In April 2012, he was chair of the judges for the OCM Bocas Prize for Caribbean Literature, and served as chief judge for the inaugural Walter Rodney Awards for Creative Writing 2014.

George Lamming died in Bridgetown, Barbados, on 4 June 2022, four days short of what would have been his 95th birthday. His son Gordon had predeceased him in 2021; his daughter Natasha Lamming-Lee survives him, as does his long-time partner Esther Phillips.

==Writing==
Lamming wrote six novels: In the Castle of My Skin (1953), The Emigrants (1954), Of Age and Innocence (1958), Season of Adventure (1960), Water with Berries (1971), and Natives of My Person (1972). His much acclaimed first novel, In the Castle of My Skin, featuring an autobiographical character named G., can be read as both a coming-of-age story as well as the story of the Caribbean. His second novel, The Emigrants, was a sequel to his debut autobiographical work, following the life of the same protagonist as he travels from Barbados to England in search of better prospects and opportunities.

Of Age and Innocence (1958) and Season of Adventure (1960) take place on the fictional Caribbean island of San Cristobal, and 1972's Water with Berries "describes various flaws in West Indian society through the plot of Shakespeare's The Tempest." Of Lamming's last novel, Jan Carew wrote in The New York Times: Natives of My Person' is undoubtedly George Lamming's finest novel. It succeeds in illuminating new areas of darkness in the colonial past that the colonizer has so far not dealt with, and in this sense it is a profoundly revolutionary and original work."

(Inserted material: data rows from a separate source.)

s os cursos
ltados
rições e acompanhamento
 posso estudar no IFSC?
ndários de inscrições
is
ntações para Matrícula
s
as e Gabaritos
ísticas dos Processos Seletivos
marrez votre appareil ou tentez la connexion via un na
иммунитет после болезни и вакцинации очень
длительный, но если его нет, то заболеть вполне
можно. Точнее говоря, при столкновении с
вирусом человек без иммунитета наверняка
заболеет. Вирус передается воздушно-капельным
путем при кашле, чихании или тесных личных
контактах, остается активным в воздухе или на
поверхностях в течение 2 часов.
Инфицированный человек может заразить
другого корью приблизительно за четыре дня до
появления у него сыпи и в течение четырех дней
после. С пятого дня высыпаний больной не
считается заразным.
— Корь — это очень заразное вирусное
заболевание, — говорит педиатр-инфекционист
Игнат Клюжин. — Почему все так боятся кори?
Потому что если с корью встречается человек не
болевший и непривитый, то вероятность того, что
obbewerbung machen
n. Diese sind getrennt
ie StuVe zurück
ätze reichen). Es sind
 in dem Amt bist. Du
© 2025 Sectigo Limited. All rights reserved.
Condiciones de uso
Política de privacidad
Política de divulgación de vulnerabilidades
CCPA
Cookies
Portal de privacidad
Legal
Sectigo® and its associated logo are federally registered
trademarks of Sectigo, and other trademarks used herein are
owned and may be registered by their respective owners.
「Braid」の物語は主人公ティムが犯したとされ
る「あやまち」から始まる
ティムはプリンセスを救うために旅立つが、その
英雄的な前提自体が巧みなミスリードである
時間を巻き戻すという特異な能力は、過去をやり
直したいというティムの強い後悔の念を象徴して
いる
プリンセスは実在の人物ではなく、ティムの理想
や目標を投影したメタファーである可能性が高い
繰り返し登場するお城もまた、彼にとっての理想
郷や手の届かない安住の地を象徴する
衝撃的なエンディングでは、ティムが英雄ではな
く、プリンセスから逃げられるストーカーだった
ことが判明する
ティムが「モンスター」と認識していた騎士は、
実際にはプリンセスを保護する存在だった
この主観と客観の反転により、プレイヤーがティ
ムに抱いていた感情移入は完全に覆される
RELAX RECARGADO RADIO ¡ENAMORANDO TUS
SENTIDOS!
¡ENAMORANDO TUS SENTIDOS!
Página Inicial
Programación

Much of Lamming's work had gone out of print by the late 1970s, when Allison and Busby reissued several titles, including his 1960 collection of essays, The Pleasures of Exile, which attempts to define the place of the West Indian in the post-colonial world, re-interpreting Shakespeare's The Tempest and the characters of Prospero and Caliban in terms of personal identity and the history of the Caribbean.

A later (1995) collection of essays is Coming, Coming Home: Conversations II – Western Education and the Caribbean Intellectual.

==Honours and recognition==
In 2008, Lamming was awarded CARICOM's highest award, the Order of the Caribbean Community (OCC), "honoring fifty-five years of extraordinary engagement with the responsibility of illuminating Caribbean identities, healing the wounds of erasure and fragmentation, envisioning possibilities, transcending inherited limitations. In recognizing this son and ancestor, CARICOM is applauding intellectual energy, constancy of vision, and an unswerving dedication to the ideals of freedom and sovereignty."

Brown University held a two-day series of events celebrating Lamming, 8th–9th of March 2011.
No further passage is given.